Friday, February 18, 2005

Response to Cardozo

Reader Cardozo asked in Oh Lord Won't You Buy Me a Mercedes Benz, a post which dealt in part with growing car-bomb making capability of terrorists in Southeast Asia, how to say a strange thing.

W: How do you say "Ich bin ein Israeli" in Tagalog? I hope they never have to learn that phrase, but should they have to, I hope they do.

Cardozo,

I guess the sonorous way to say 'ich bin ein Israeli' in Tagalog is 'hindi kayo nag-iisa', which literally means 'you are not alone'. Of the course proper setting in which to say it is to imagine yourself in a low dive called the 'Boteng Umiilaw', a tin shack with packed dirt floors under a decrepit bridge by an open sewer in Vitas, Tondo. It would be lit by a 15-watt red-colored incandescent bulb.

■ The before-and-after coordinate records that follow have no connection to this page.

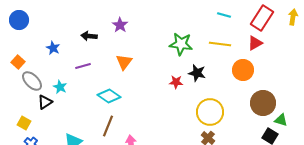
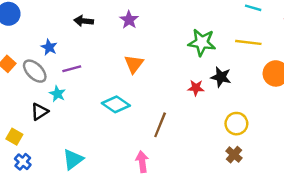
black arrow: (89, 36) -> (84, 21), moved
purple line: (83, 66) -> (72, 69), moved
gray ellipse: (32, 81) -> (35, 71), moved
yellow circle: (210, 112) -> (236, 124), size x0.7
brown line: (108, 126) -> (160, 125), moved

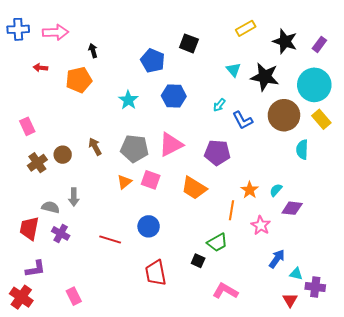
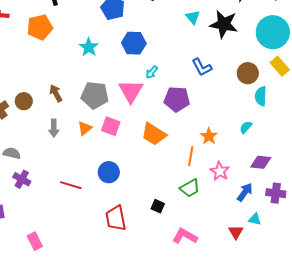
cyan arrow: (219, 105) -> (152, 72), moved
brown circle: (284, 115) -> (248, 73), moved, size x0.7
pink triangle: (171, 145) -> (131, 91), turned -32
cyan semicircle: (276, 190) -> (246, 127), moved
gray arrow: (74, 197) -> (54, 128), moved
purple diamond: (292, 208) -> (261, 162), moved
green trapezoid: (217, 243) -> (190, 188), moved
blue arrow: (277, 259) -> (245, 192), moved
purple cross: (315, 287) -> (276, 193), moved
red triangle: (290, 300) -> (236, 232), moved

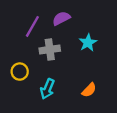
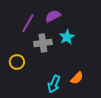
cyan star: (88, 43) -> (67, 37), moved
cyan arrow: (47, 89) -> (54, 84), moved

A really cheap sound system will be thumping out the guitar introduction to "Faithful Love" as wary stares are exchanged from bleary eyes all around. All the drinkers would be butchers in the municipal abbatoir located right over the fence, next to the sewer; their clothes stained with blood. When the inevitable fight breaks out the red bulb should be shattered by a thrown glass, but in the glow of the jukebox, you might see, as in strobe photography, the glint of balisong blades flashing open: some in a smooth overhand and others with a flip, twist and flip back. The man you came to see will be pinned in a corner and you will hear yourself saying, in a voice not quite your own, 'hindi ka nag-iisa'.